L’identification des « musiciens » est difficile voire impossible puisque leur visage est camouflé. Ainsi, les possibilités d’amener les membres du groupe devant la justice pénale internationale sont faibles. Au regard des règles du droit international humanitaire, le groupe paramilitaire est inclassable. Ce groupe n’entre pas dans la définition de mercenaire énoncée dans le Premier Protocole additionnel aux Conventions de Genève. Le groupe pourrait être assimilé à la notion de sociétés militaires privées mais celle-ci n’est pas définie en DIH. Dans son fonctionnement cependant, Wagner peut être assimilé à des forces armées régulières en raison de l’utilisation de matériel militaire, attribution de matricule aux membres du groupe, octroi de médaille d’honneur pour les récompenses et installation de leur base à proximité d’une base militaire russe. En s'appuyant sur l’armée centrafricaine et d’autres forces engagées localement, Wagner entretient le flou. En effet, la supposée appartenance à un groupe armé rebelle permet aux de Wagner de légitimer leurs exactions.
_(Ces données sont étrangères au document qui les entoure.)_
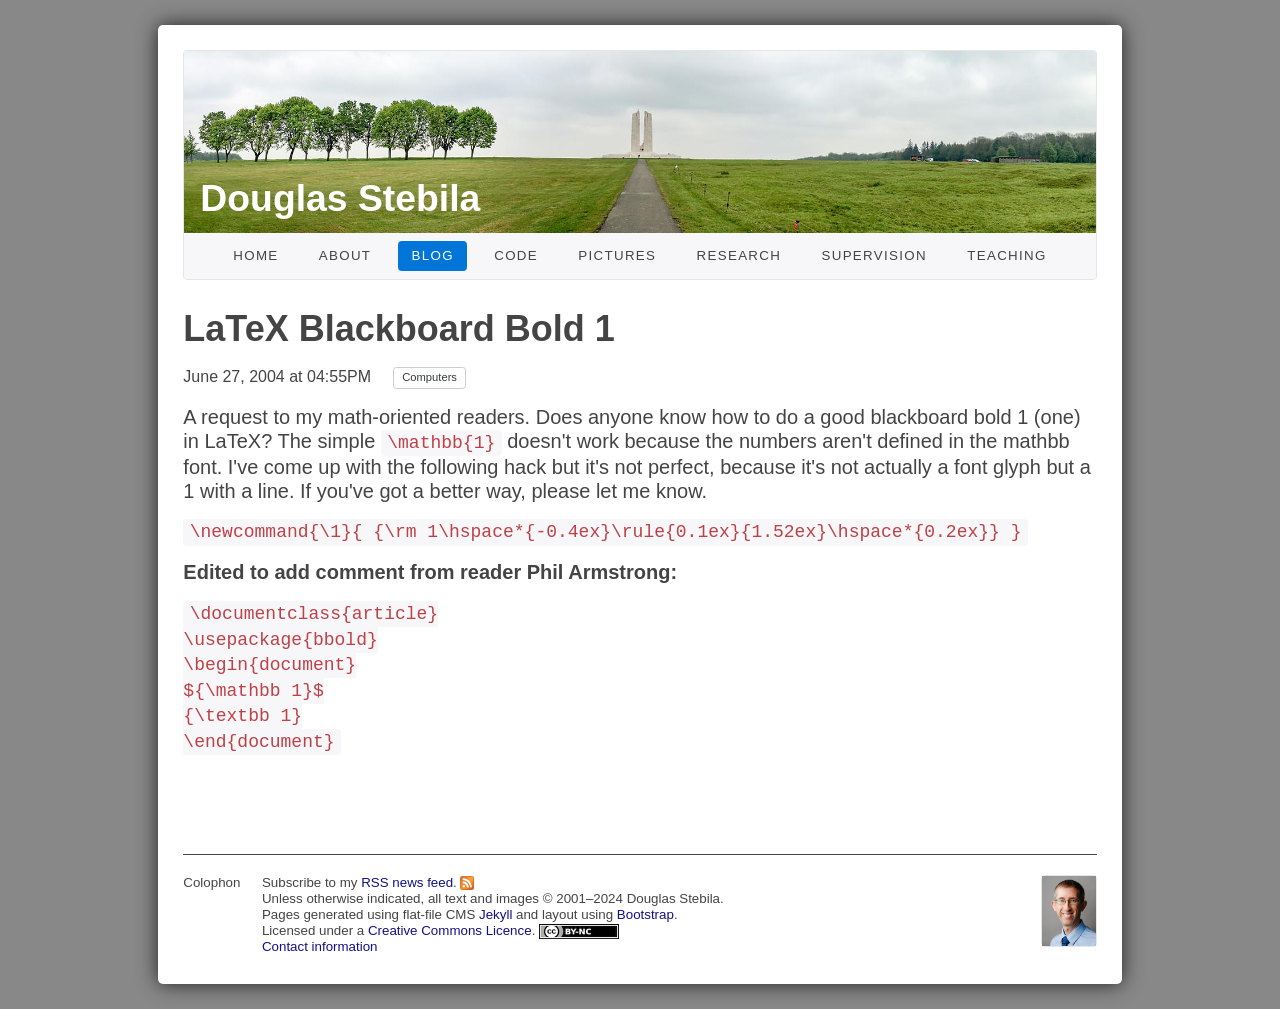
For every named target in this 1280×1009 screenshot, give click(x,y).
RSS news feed (407, 882)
L'expression « armée hybride qui échappe aux règles du droit international » est souvent évoquée pour qualifier ce groupe. Le groupe Wagner est, par ailleurs, une entreprise fantôme qui juridiquement, n'existe pas. Le mercenariat est illégal en Russie. Dès lors, admettre la possibilité de sanctionner le groupe équivaudrait à lui attribuer une existence juridique alors que la loi russe interdit la création de telles entités. En l’espèce, Vladimir Poutine pratique le déni de plausibilité, c’est-à-dire qu’il refuse de reconnaître les opérations menées par le groupe et leur responsabilité dans les exactions commises. Toutefois, le Président russe soutient le droit de travailler de ces sociétés militaires privées tant qu’elles respectent la loi nationale. Ainsi, le droit international humanitaire apparaît affaibli face à la mutation des conflits armés.


En Centrafrique, la présence du groupe Wagner est rendue possible par la volonté du président de faire appel à cette milice. En vertu de la souveraineté étatique, principe fondateur du droit international, il semble alors difficile d’intervenir de quelconque manière sur le territoire centrafricain sans bafouer les principes de non-ingérence et d’intégrité territoriale. Ainsi, la communauté internationale paraît avoir les mains liées pour sanctionner et stopper les agissements de Wagner, d’autant plus qu’une grande partie de l’opinion publique centrafricaine est favorable à la présence du groupe.


Pour faire cesser et sanctionner les agissements de Wagner, des enquêtes permettant de rapporter des preuves incriminant les membres du groupe sont indispensables. On constate cependant l’existence d’une culture du silence autour du sujet en Centrafrique, et plus généralement dans le monde. Les populations locales ont peur de témoigner et enfin, la mort de certains journalistes dans des conditions mystérieuses empêchent ces derniers d’enquêter convenablement sur le terrain.